来年にかけては、グローバルな景況観改善の可能性も考慮して複数のセクターに注目しています。
高配当株式投資への注目を促す「変化」
株式市場の上昇基調が続く大きな要因の一つに、日本企業が積極的に株主還元を拡充していることが挙げられます。 その理由として、「事業構造改革による効果などで業績を堅調に伸ばしていること」に加えて、 「ここ数年、日本企業が資本効率を意識した経営に転換し始めたこと(以下の3つの変化)」が挙げられます。
①企業と投資家の対話が進展
2015年のコーポレート・ガバナンスコード適用開始以来、機関投資家と企業との対話が徐々に進展し、 ここ数年で、企業トップと直接対話ができる機会も格段に増えています。 対話の積み重ねによって、資本効率を改善することの重要性に対する理解が深まっている印象です。
②社外取締役の増加
加えて、社外取締役の比率が上昇したことで、取締役会で資本効率に関する議論が活発に行なわれるなど、 企業経営の変化が感じられるようになっています。
③アクティビストによる株主提案の増加
近年、海外のアクティビスト・ファンド(いわゆる「モノ言う株主」)による、配当増額や自社株取得を求める株主提案が増加しており、 株主還元が不十分な企業に対する外部からの圧力が強まっています。
日本企業の多くは、依然として低PBR状態
さらに、PBR(株価純資産倍率)1倍割れ企業の対応が、今年の大きな変化として注目されています。

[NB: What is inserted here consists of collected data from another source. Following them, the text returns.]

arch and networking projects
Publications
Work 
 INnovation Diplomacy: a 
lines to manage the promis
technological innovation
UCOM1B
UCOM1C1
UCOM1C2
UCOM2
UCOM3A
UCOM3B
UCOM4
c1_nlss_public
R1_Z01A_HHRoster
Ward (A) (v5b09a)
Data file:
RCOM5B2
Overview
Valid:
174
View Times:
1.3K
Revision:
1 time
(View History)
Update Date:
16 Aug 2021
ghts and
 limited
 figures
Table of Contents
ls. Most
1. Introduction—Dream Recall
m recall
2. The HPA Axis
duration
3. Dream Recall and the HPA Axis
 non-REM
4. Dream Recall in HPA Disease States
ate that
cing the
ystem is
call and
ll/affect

2023年3月、東証は、PBRが1倍を継続的に割れている企業などに対して、資本コストや株価を意識した経営の促進に向けて、
現状分析と改善策の開示を要請しました。
これを受けて、事業構造改革の加速や、株主還元の拡充を発表する企業が増えています。
これらの変化は、利益の成長率よりも配当の成長率の方が高い傾向が続くことにつながる可能性が高く、
長期的に高配当株投資の有効性を高めるものと考えています。
運用のポイントと足元の注目点
当ファンドでは、配当利回りが市場平均を上回る企業の中から、配当の成長性が高いと考える企業を厳選して投資しています。 中期的な配当の成長ポテンシャルを見極めるため、企業経営陣との対話を中心としたボトムアップ・アプローチを行なっています。 特に重視しているポイントは、事業の競争力が高く、キャッシュを生み出す力があるか、キャッシュの活用について明確な方針を持ち、 株主還元と成長に向けた投資のバランスが取れているか、などの点です。
現在の株式市場は、賃金の上昇や株主還元拡充といった日本のマクロ、ミクロ両面の変化を評価した海外投資家の資金流入などを背景に、
堅調に推移しています。
このような中、当ファンドでは安定した業績を背景に増配基調が見込まれる銘柄や、
経営変化によって株主還元の拡充が期待できる銘柄に注目し、ポートフォリオを構築しています。
欧米の景気後退懸念が残る一方、日本では内需の回復が着実に進んでおり、通信、ITサービス、住宅、小売などの内需セクターを中心に、
安定した業績から増配基調を続ける企業を選別しています。
個別企業の経営変化の面では、不採算事業からの撤退や成長分野への積極投資などの事業構造改革や、
株主還元姿勢の変化がみられる企業に注目しています。
この他、来年にかけてグローバルに景況感が改善する可能性も考慮して、
景気に対する先行性が高い半導体関連の電子材料企業や機械セクター、今後想定される国内金利の上昇が追い風となる銀行セクターにも注目しています。